You can add two more names to the growing list of female hockey players from these parts playing the game they love at a high level.
Enter Beth Goodman and Celine Tardiff — two local girls that have been selected to suit up at the prestigious U18 Girls B.C. Cup.
A big accomplishment to be sure, only a select group of young B.C. athletes are chosen for this event.
Goodman, a Grade 10 student at Ballenas Secondary School, has been playing hockey for seven years.
‘Goody’ to her teammates, she played defence this past season with both the Oceanside Red Rave Midget Boys house team and also on the Oceanside Icebreakers female house team, but was selected to the B.C. Cup as a forward.
There were no tryout camps for the U18 Girls BC Cup — players were scouted all over province and the chosen few were invited to lace up in the B.C. Cup slated for Salmon Arm May 8-12.
Eighty girls from all over B.C. were selected, and will be divided into four teams.
From this tournament 24 players will be selected to go to Team B.C.’s summer training camp where they will vie for a spot on the National U18 Girls team that will compete in Sweden at the upcoming U18 Girls World Championships.
While Goodman doesn’t have a lot of experience playing forward, she does have some, she said, explaining how last year she made the Island’s U16 Girls B.C. Winter Games team as a forward.
“That was really fun, a really good experience,” she said, adding “I’ve kind of always played wherever they need me to play.”
The first two days are for the teams to practice together.
Worth noting is that there were only 14 girls from the Island chosen to compete in the B.C. Cup, and only three of those actually played on the Island — the rest of the girls are from hockey academy’s in the Interior.
Goody said she got word she’d been chosen to the tournament just before she left to volunteer at the U16 Girls B.C. Cup in Duncan the end of March.
“I was hoping,” she said easily when asked if she thought she’d made the team, “but being only 15 and being a first year (Midget player) I didn’t really expect it.
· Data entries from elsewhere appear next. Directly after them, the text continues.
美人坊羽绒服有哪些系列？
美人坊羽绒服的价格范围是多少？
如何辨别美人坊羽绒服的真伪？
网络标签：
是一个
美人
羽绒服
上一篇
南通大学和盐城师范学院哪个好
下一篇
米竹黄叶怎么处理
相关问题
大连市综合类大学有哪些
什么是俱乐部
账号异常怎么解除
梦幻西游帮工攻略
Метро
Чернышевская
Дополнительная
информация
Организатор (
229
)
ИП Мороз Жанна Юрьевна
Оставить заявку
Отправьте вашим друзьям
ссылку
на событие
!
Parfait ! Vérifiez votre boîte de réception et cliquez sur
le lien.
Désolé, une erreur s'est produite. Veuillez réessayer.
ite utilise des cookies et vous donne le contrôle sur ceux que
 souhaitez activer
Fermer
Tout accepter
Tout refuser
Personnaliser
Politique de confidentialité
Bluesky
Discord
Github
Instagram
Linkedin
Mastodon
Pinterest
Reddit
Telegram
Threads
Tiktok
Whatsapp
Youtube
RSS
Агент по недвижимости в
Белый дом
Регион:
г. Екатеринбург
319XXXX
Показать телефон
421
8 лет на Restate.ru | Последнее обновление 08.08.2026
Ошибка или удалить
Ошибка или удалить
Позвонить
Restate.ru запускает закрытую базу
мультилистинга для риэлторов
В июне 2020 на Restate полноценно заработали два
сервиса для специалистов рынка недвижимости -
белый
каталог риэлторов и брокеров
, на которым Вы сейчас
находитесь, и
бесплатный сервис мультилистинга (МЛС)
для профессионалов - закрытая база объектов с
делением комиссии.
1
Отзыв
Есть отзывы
When I got home and my parents told me, I just got overwhelmed and started crying,” she said. “It was a great feeling.”
Asked about her longterm goals, the 5’6” spark-plug sure sounded certain.
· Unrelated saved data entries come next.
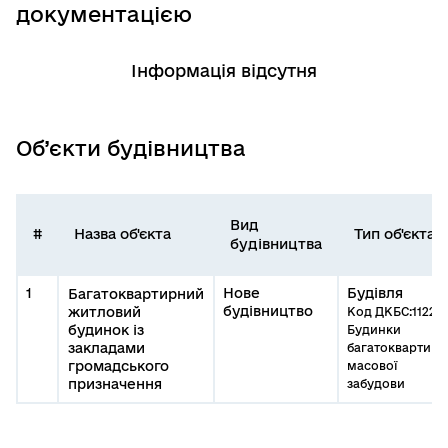
документацією
Інформація відсутня
Об’єкти будівництва
Вид
#
Назва об'єкта
Тип об'єкта
будівництва
1
Нове
Будівля
Багатоквартирний
будівництво
житловий
Код ДКБС:1122.1
будинок із
Будинки
закладами
багатоквартирн
громадського
масової
призначення
забудови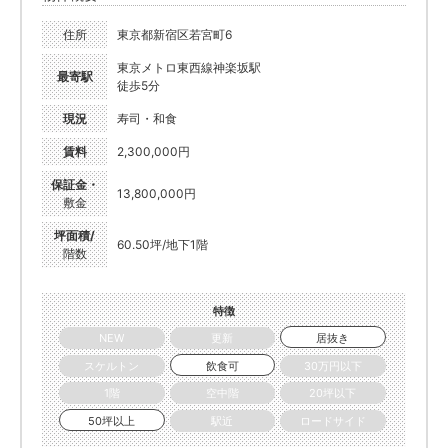
住所
東京都新宿区若宮町6
東京メトロ東西線神楽坂駅
最寄駅
徒歩5分
現況
寿司・和食
賃料
2,300,000円
保証金・
13,800,000円
敷金
坪面積/
60.50坪/地下1階
階数
特徴
NEW
更新
居抜き
スケルトン
飲食可
30万円以下
1階
空中階
20坪以下
50坪以上
駅近
ロードサイド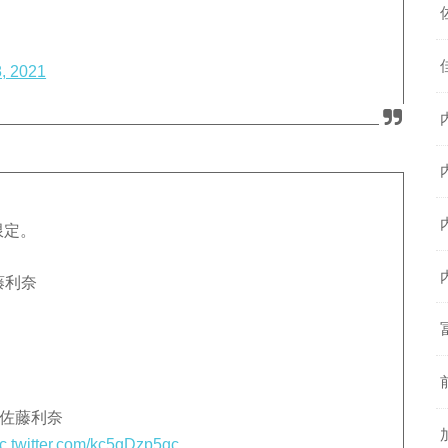
, 2021
限定。
藤利奈
.佐藤利奈
ic.twitter.com/kc5qDzp5gc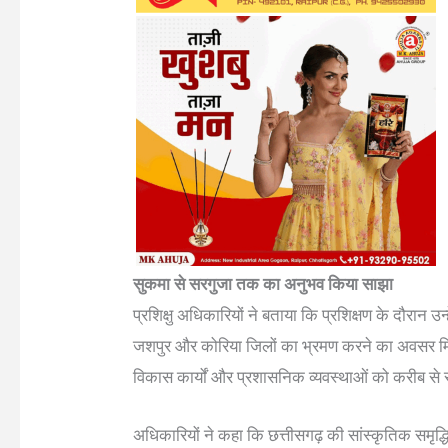
सुकमा से सरगुजा तक का अनुभव किया साझा
प्रशिक्षु अधिकारियों ने बताया कि प्रशिक्षण के दौरान 
जशपुर और कोरिया जिलों का भ्रमण करने का अवसर मिल
विकास कार्यों और प्रशासनिक व्यवस्थाओं को करीब स
अधिकारियों ने कहा कि छत्तीसगढ़ की सांस्कृतिक समृद्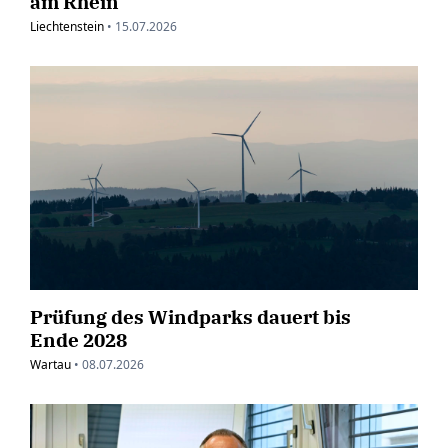
am Rhein
Liechtenstein
•
15.07.2026
Prüfung des Windparks dauert bis
Ende 2028
Wartau
•
08.07.2026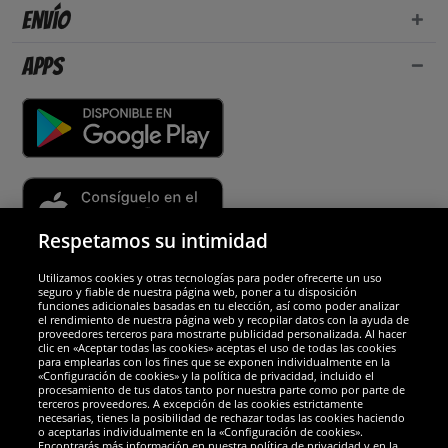
Envío
Apps
Respetamos su intimidad
Utilizamos cookies y otras tecnologías para poder ofrecerte un uso
Socios y seguridad
seguro y fiable de nuestra página web, poner a tu disposición
funciones adicionales basadas en tu elección, así como poder analizar
el rendimiento de nuestra página web y recopilar datos con la ayuda de
Galardones
proveedores terceros para mostrarte publicidad personalizada. Al hacer
clic en «Aceptar todas las cookies» aceptas el uso de todas las cookies
para emplearlas con los fines que se exponen individualmente en la
«Configuración de cookies» y la política de privacidad, incluido el
procesamiento de tus datos tanto por nuestra parte como por parte de
terceros proveedores. A excepción de las cookies estrictamente
necesarias, tienes la posibilidad de rechazar todas las cookies haciendo
o aceptarlas individualmente en la «Configuración de cookies».
Encontrarás más información en nuestra política de privacidad y en la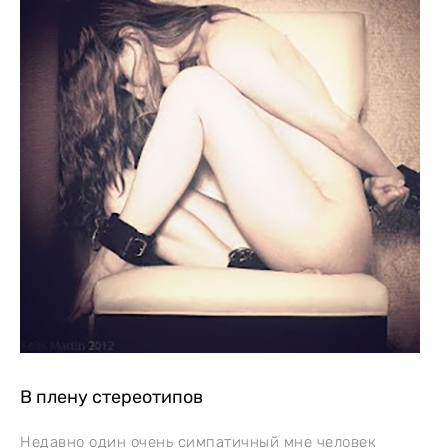
В плену стереотипов
Недавно один очень симпатичный мне человек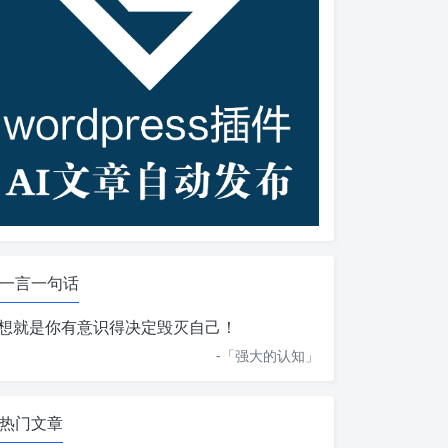
一言一句话
想就是你有意识得决定毁灭自己！
-「
强大的认知
」
热门文章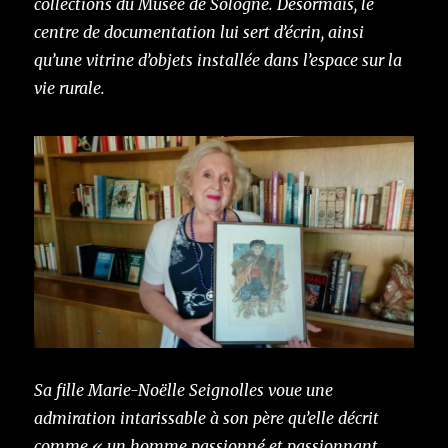
collections du Musée de Sologne. Désormais, le
centre de documentation lui sert d’écrin, ainsi
qu’une vitrine d’objets installée dans l’espace sur la
vie rurale.
Sa fille Marie-Noëlle Seignolles voue une
admiration intarissable à son père qu’elle décrit
comme « un homme passionné et passionnant,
“I’m trying really hard to get a scholarship for university,” she said. “And of course one day be on the Olympic team.”
The NEWS wasn’t able to connect with Tardiff, who is in Penticton preparing for the tournament, but the girls Icebreakers’ head coach Mike Squire had good things to say.
“Celine is an all round skilled athlete that first started with the female Icebreakers program at the Peewee age level,” he explained, adding “from there she quickly developed her skills in both female recreational and regional competitive teams.”
A strong skater not afraid to force the issue, Tardiff, he added, is solid on defence “and often helps lead the rush into the offensive zone.”
Goodman, said, Squire, “packs a hard shot and is a very versatile player that can play both defence and forward. She is a true power forward and her biggest asset is the ability to charge through hard checking defence and drive the net.”
“As a coach it is good to see these girls achieve their goals and makes me proud of them,” said the longtime local volunteer coach. “Particularly given that they came up through the grass roots of the Oceanside female hockey program.”